### Task brief
Every line of the material that includes the word "Dysfunction" is to be shown.

========================================

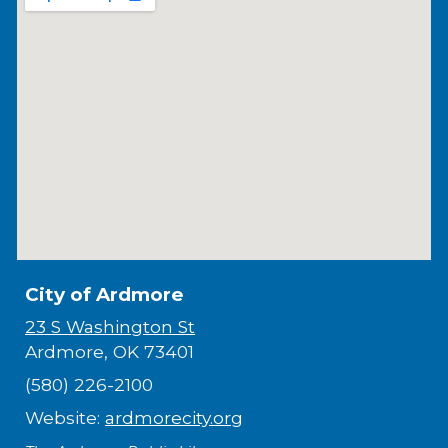
City of Ardmore
23 S Washington St
Ardmore, OK 73401
(580) 226-2100
Website:
ardmorecity.org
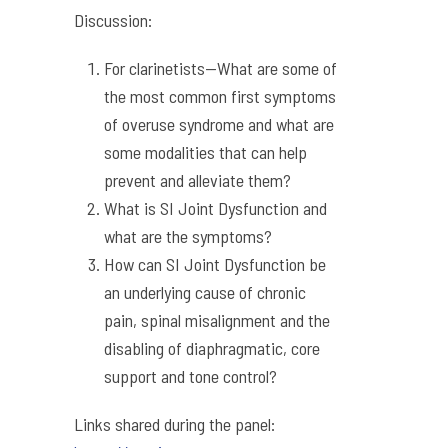
Discussion:
For clarinetists—What are some of
the most common first symptoms
of overuse syndrome and what are
some modalities that can help
prevent and alleviate them?
What is SI Joint Dysfunction and
what are the symptoms?
How can SI Joint Dysfunction be
an underlying cause of chronic
pain, spinal misalignment and the
disabling of diaphragmatic, core
support and tone control?
Links shared during the panel:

========================================

### Task solution
What is SI Joint Dysfunction and
How can SI Joint Dysfunction be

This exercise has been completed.